I told her I couldn’t go now; but sometime I would come to her, and then she and Benny and I would live together, and have happy times. She wanted to run and bring Benny to see me now. I told her he was going to the north, before long, with uncle Phillip, and then I would come to see him before he went away. I asked if she would like to have me stay all night and sleep with her. “O, yes,” she replied. Then, turning to her uncle, she said, pleadingly,
“May
I stay? Please, uncle! She is my own mother.” He laid his hand on her head, and said, solemnly, “Ellen, this is the secret you have promised grandmother never to tell. If you ever speak of it to any body, they will never let you see your grandmother again, and your mother can never come to Brooklyn.” “Uncle,” she replied, “I will never tell.” He told her she might stay with me; and when he had gone, I took her in my arms and told her I was a slave, and that was the reason she must never say she had seen me. I exhorted her to be a good child, to try to please the people where she was going, and that God would raise her up friends. I told her to say her prayers, and remember always to pray for her poor mother, and that God would permit us to meet again. She wept, and I did not check her tears. Perhaps she would never again have a chance to pour her tears into a mother’s bosom. All night she nestled in my arms, and I had no inclination to slumber. The moments were too precious to lose any of them. Once, when I thought she was asleep, I kissed her forehead softly, and she said, “I am not asleep, dear mother.”

Before dawn they came to take me back to my den. I drew aside the window curtain, to take a last look of my child. The moonlight shone on her face, and I bent over her, as I had done years before, that wretched night when I ran away. I hugged her close to my throbbing heart; and tears, too sad for such young eyes to shed, flowed down her cheeks, as she gave her last kiss, and whispered in my ear, “Mother, I will never tell.” And she never did.

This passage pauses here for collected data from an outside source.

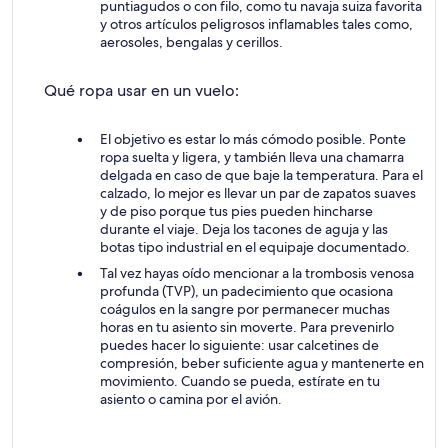
puntiagudos o con filo, como tu navaja suiza favorita
y otros artículos peligrosos inflamables tales como,
aerosoles, bengalas y cerillos.
Qué ropa usar en un vuelo:
El objetivo es estar lo más cómodo posible. Ponte
ropa suelta y ligera, y también lleva una chamarra
delgada en caso de que baje la temperatura. Para el
calzado, lo mejor es llevar un par de zapatos suaves
y de piso porque tus pies pueden hincharse
durante el viaje. Deja los tacones de aguja y las
botas tipo industrial en el equipaje documentado.
Tal vez hayas oído mencionar a la trombosis venosa
profunda (TVP), un padecimiento que ocasiona
coágulos en la sangre por permanecer muchas
horas en tu asiento sin moverte. Para prevenirlo
puedes hacer lo siguiente: usar calcetines de
compresión, beber suficiente agua y mantenerte en
movimiento. Cuando se pueda, estírate en tu
asiento o camina por el avión.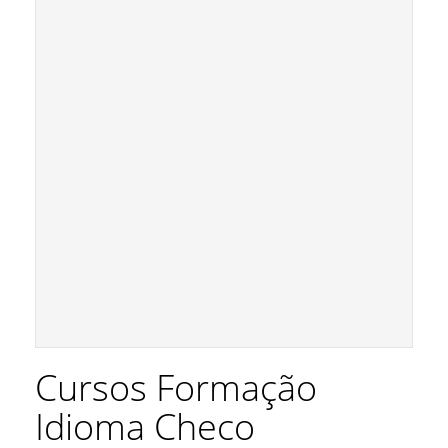
Cursos Formação
Idioma Checo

When I got back to my den, I threw myself on the bed and wept there alone in the darkness. It seemed as if my heart would burst. When the time for Ellen’s departure drew nigh, I could hear neighbors and friends saying to her, “Good bye, Ellen. I hope your poor mother will find you out.
Won’t
you be glad to see her!” She replied, “Yes, ma’am;” and they little dreamed of the weighty secret that weighed down her young heart. She was an affectionate child, but naturally very reserved, except with those she loved, and I felt secure that my secret would be safe with her. I heard the gate close after her, with such feelings as only a slave-mother can experience. During the day my meditations were very sad. Sometimes I feared I had been very selfish not to give up all claim to her, and let her go to Illinois, to be adopted by Mrs. Sands’s sister. It was my experience of slavery that decided me against it. I feared that circumstances might arise that would cause her to be sent back. I felt confident that I should go to New York myself; and then I should be able to watch over her, and in some degree protect her.